Task inputs:

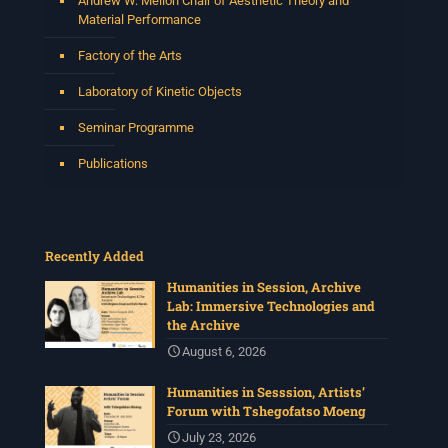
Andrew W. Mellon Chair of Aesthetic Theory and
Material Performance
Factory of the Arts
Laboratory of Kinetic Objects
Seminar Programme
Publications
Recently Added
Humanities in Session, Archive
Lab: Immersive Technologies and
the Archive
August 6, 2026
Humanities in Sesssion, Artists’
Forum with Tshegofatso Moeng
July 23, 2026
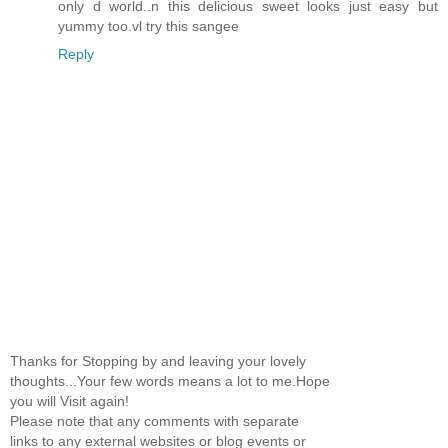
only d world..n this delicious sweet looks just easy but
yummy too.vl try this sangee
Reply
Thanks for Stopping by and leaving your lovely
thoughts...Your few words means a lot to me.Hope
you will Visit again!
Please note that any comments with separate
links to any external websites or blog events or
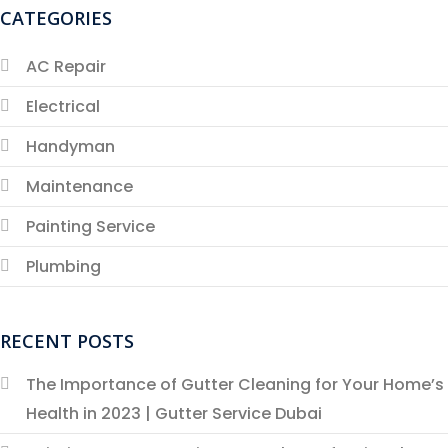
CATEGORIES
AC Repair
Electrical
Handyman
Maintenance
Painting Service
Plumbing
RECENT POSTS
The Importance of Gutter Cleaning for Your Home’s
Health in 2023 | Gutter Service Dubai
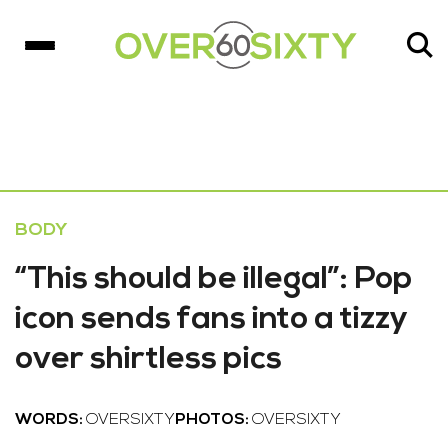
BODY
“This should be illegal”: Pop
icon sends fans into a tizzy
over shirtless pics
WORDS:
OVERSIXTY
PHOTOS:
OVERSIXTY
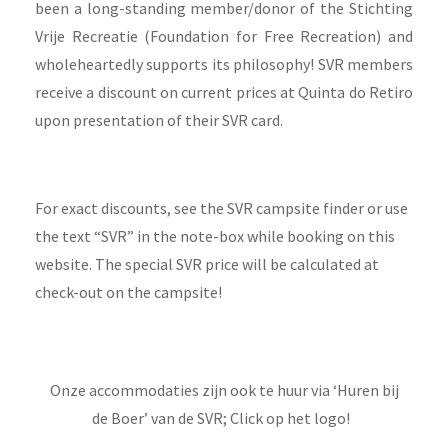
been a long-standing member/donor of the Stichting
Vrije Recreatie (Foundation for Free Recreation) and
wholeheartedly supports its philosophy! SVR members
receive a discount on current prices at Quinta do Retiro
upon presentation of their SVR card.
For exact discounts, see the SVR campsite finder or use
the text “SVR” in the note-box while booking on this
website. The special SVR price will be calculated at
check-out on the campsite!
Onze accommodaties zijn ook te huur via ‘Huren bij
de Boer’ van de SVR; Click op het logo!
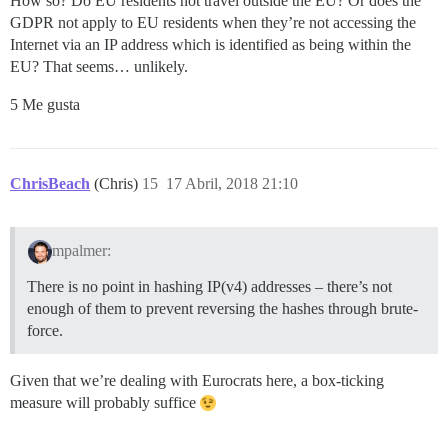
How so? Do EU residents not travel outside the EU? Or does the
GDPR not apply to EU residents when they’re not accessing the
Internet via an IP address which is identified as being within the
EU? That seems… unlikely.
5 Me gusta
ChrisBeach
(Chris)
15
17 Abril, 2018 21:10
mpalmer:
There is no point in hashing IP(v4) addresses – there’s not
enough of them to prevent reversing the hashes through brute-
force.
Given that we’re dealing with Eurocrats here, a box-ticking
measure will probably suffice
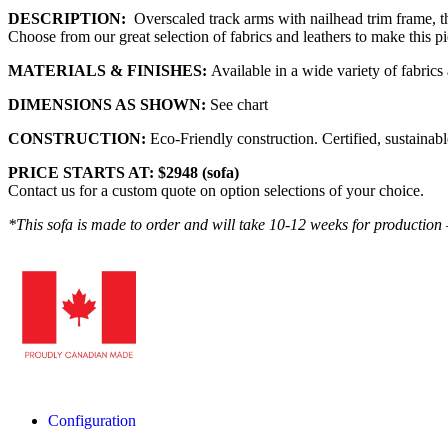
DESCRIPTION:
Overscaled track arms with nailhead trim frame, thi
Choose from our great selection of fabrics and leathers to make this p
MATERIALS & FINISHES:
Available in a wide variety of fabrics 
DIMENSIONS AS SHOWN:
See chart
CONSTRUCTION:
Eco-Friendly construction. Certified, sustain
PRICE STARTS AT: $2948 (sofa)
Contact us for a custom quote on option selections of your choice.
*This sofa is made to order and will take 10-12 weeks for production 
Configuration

Your task: Gather each line of the listing that holds the string "fabrics".

Solution:
Choose from our great selection of fabrics and leathers to make this p
Available in a wide variety of fabrics 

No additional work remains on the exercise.